• U.S.

Music: Postponed Cradle

3 minute read
TIME

Eight hundred and fifty grumbling New Yorkers crowded the sidewalk outside the Maxine Elliott Theatre one night last week. Inside actors and singers were telephoning anyone they could think of who might help them get permission from the U. S. Government to open the theatre and put on one of the most ambitious productions the WPA has attempted. Permission never came.

The Cradle Will Rock is an artistically and politically radical opera which has been in rehearsal two months. Because it had been written by talented composer Marc Blitzstein, directed by prodigious, 22-year-old Orson Welles and mounted with singular care and beauty, 18,000 people had bought tickets for the performances supposed to begin last week. When at the last minute the Federal Theatre cut down on its activity by postponing all openings beyond July 1, liberals like Archibald MacLeish, Sidney Howard, Lewis Mumford begged the Administration to make an exception for The Cradle Will Rock. At 8:30 p.m. on opening night it was fairly apparent that an exception would not be made, so a little man stepped up and offered to take everybody over to his theatre, the Venice, 20 blocks away. It required John Houseman only a minute to invite the crowd to an emergency performance. There would not be the 28-piece orchestra that Conductor Lehman Engel had spent six weeks rehearsing, only Composer Blitzstein and his piano. People who preferred to get their money back might do so. Only one man applied. Under similarly shabby circumstances Clifford Odets’ Waiting For Lefty was first shown. Not since then, in the opinion of most of the audience, had Manhattan seen a show so exciting.

The Cradle Will Rock reports, with controlled and eloquent class hatred, a steel strike. Mr. Mister is the mill owner. He corrupts a doctor, bulldozes an editor, terrorizes a college president and arranges for the assassination of a labor organizer. Mrs. Mister gives a clergyman his weekly dole and tells him what to say in his sermons. She keeps a painter and a musician on her string. The two sing a song which goes:

There’s something so damned low about the rich.

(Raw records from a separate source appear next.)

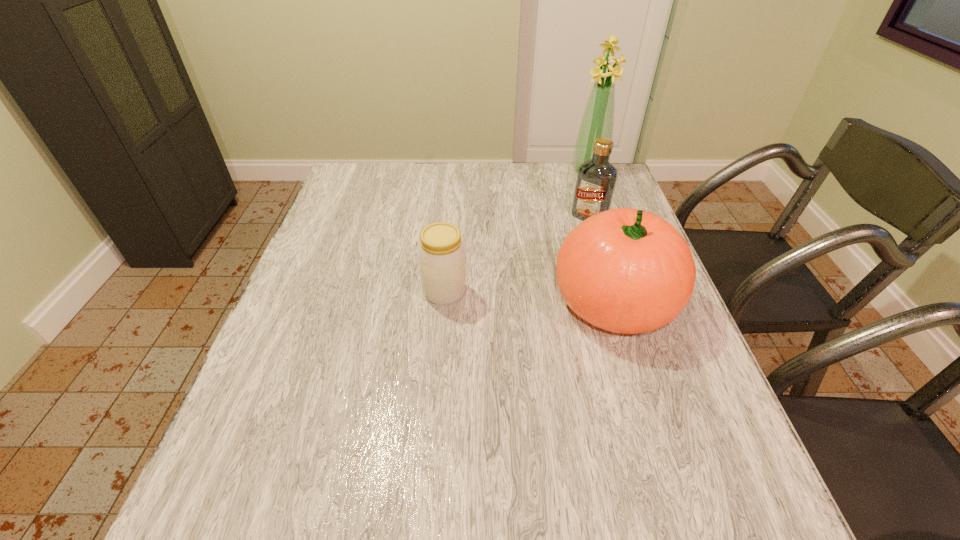 You are a GUI agent. You are given a task and a screenshot of the screen. Output one action in this format:
    pyautogui.click(x=<x>, y=<y>)
    Task: Click on the free space on the desktop that is between the leftmost object and the pumpkin and is positioned on the front-facing side of the third nearest object
    This screenshot has height=540, width=960.
    Given the screenshot: What is the action you would take?
    pyautogui.click(x=524, y=296)

Find the location of a particular element. free spot on the desktop that is between the shortest object and the pumpkin and is positioned on the front-facing side of the bouquet is located at coordinates (515, 296). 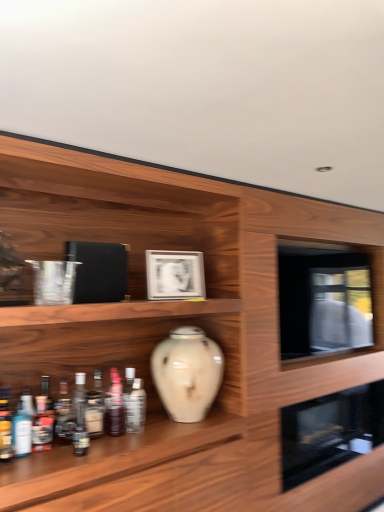 Question: In terms of width, does translucent plastic bottle at center, the 1th bottle from the right, look wider or thinner when compared to translucent glass bottle at lower left, which is counted as the second bottle, starting from the right?

Choices:
 (A) wide
 (B) thin

Answer: (A)

Question: Considering the positions of translucent plastic bottle at center, the 1th bottle from the right, and translucent glass bottle at lower left, which is counted as the second bottle, starting from the right, in the image, is translucent plastic bottle at center, the 1th bottle from the right, taller or shorter than translucent glass bottle at lower left, which is counted as the second bottle, starting from the right,?

Choices:
 (A) tall
 (B) short

Answer: (B)

Question: Estimate the real-world distances between objects in this image. Which object is closer to the translucent glass bottle at lower left, the 5th bottle when ordered from left to right?

Choices:
 (A) translucent glass bottle at lower left, the seventh bottle from the right
 (B) black glass oven at lower right, marked as the 2th oven in a top-to-bottom arrangement
 (C) matte silver picture frame at center
 (D) translucent glass bottle at lower left, which is counted as the third bottle, starting from the left
 (E) translucent glass bottle at lower left, positioned as the 7th bottle in left-to-right order

Answer: (D)

Question: Which object is positioned farthest from the black glass oven at lower right, marked as the 2th oven in a top-to-bottom arrangement?

Choices:
 (A) white glossy vase at center
 (B) translucent glass bottle at lower left, which is counted as the second bottle, starting from the right
 (C) matte silver picture frame at center
 (D) translucent plastic bottle at center, acting as the 8th bottle starting from the left
 (E) translucent glass bottle at lower left, the 5th bottle when ordered from left to right

Answer: (E)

They’re fantastic, they’re farfetched, they’re just funny.

President Frank Gillmore of Actors’ Equity had forbidden Equity members of the cast to take part in the unsanctioned production. Singers got around Gillmore’s rule by singing their lines from the audience. A Negro chorus gave tongue beautifully from the back of the house. Somebody in a box helped out with an accordion and for an hour and a half people felt something of that sympathetic union with the actors that directors dream about. When the opera ended, three Broadway producers rushed backstage to angle for a contract. None was signed, but a hastily assembled committee raised $2,205, enough to assure the opera a two-week run.

In his ingenious mélange of recitative and revue-patter songs, suites, chorales, arias, Silly Symphony bits and lullaby music, Blitzstein exhibited the extraordinary technical control that made Arnold Schönberg regard him as his most talented U. S. pupil. Born 32 years ago in Philadelphia, Blitzstein studied at Curtis, with Nadia Boulanger in Paris, under Schönberg in Berlin. Blitzstein used to write for Querschnitt, the famed Berlin journal. He is U. S. correspondent for the Revue Musicale of Paris, has played piano solos with the Philadelphia Orchestra, heard them play for the world première of his little opera Triple-Sec which was later incorporated in the Garrick Gaieties of 1930.